Entries taken from a collection
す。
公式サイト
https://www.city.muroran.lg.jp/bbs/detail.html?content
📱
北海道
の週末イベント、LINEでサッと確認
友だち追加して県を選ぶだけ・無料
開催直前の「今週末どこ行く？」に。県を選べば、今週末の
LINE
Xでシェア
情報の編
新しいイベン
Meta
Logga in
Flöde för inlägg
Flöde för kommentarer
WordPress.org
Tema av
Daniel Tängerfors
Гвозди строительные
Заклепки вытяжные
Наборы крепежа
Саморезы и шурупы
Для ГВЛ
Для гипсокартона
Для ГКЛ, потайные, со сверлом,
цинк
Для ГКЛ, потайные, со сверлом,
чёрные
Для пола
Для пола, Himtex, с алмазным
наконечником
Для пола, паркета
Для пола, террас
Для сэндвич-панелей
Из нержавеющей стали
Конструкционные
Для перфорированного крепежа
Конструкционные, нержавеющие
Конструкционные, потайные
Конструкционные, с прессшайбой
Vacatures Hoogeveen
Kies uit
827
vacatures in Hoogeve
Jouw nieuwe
---
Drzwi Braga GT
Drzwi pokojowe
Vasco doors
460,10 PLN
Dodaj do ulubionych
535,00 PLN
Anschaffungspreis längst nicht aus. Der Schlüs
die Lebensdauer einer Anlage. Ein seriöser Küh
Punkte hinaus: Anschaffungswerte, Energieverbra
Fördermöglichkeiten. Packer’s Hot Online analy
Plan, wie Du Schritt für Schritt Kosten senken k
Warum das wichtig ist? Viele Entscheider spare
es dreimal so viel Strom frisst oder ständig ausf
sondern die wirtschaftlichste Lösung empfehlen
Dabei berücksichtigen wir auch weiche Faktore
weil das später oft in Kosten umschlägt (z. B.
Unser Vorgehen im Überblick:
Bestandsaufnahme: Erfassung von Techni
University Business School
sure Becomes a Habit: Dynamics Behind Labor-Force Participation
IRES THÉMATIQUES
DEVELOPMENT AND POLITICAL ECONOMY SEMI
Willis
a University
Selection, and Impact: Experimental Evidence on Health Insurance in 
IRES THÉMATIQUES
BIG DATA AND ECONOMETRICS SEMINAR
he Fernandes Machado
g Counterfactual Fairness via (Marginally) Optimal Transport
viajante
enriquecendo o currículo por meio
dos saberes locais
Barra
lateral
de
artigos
* * *
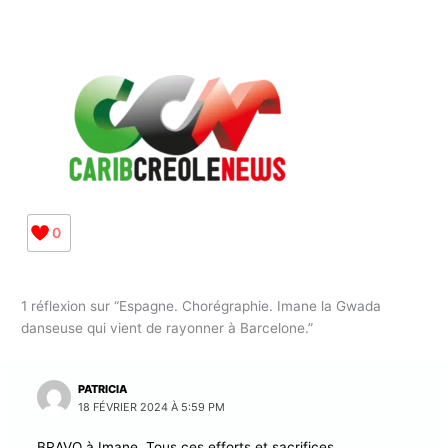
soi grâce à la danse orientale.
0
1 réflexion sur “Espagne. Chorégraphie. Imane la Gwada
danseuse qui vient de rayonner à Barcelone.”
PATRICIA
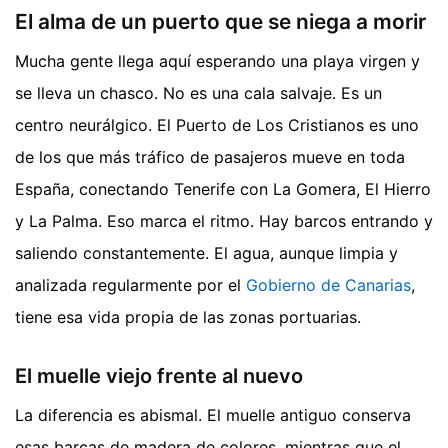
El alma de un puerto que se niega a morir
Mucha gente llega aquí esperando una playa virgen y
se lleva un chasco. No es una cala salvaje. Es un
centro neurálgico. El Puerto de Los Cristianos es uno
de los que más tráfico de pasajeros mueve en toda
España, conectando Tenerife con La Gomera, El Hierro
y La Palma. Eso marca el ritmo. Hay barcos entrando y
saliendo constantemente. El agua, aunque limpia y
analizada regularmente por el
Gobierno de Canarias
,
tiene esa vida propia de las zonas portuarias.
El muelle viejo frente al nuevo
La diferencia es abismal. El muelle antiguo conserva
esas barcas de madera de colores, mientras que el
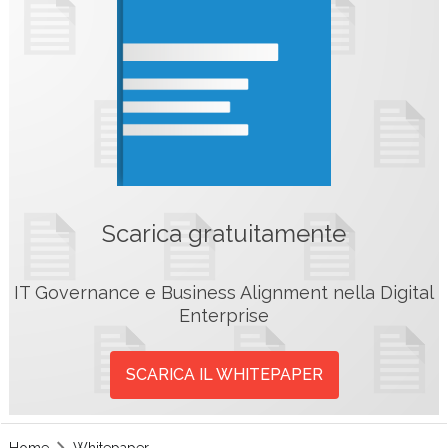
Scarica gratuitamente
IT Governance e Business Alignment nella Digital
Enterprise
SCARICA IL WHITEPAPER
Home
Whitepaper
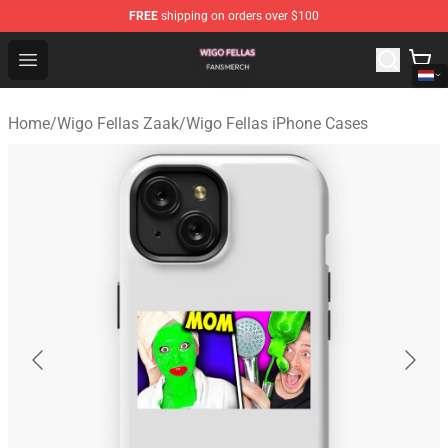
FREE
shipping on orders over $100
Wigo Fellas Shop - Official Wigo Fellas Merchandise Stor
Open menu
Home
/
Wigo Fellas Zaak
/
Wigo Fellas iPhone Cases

■ Problem description
Every line above from the one with "y La Palma." down to the one with "Wigo Fellas iPhone Cases" must be written out exactly, and no picture may appear.

■ Problem solution
y La Palma. Eso marca el ritmo. Hay barcos entrando y
saliendo constantemente. El agua, aunque limpia y
analizada regularmente por el
Gobierno de Canarias
,
tiene esa vida propia de las zonas portuarias.
El muelle viejo frente al nuevo
La diferencia es abismal. El muelle antiguo conserva
esas barcas de madera de colores, mientras que el
Scarica gratuitamente
IT Governance e Business Alignment nella Digital
Enterprise
SCARICA IL WHITEPAPER
Home
Whitepaper
FREE
shipping on orders over $100
Wigo Fellas Shop - Official Wigo Fellas Merchandise Stor
Open menu
Home
/
Wigo Fellas Zaak
/
Wigo Fellas iPhone Cases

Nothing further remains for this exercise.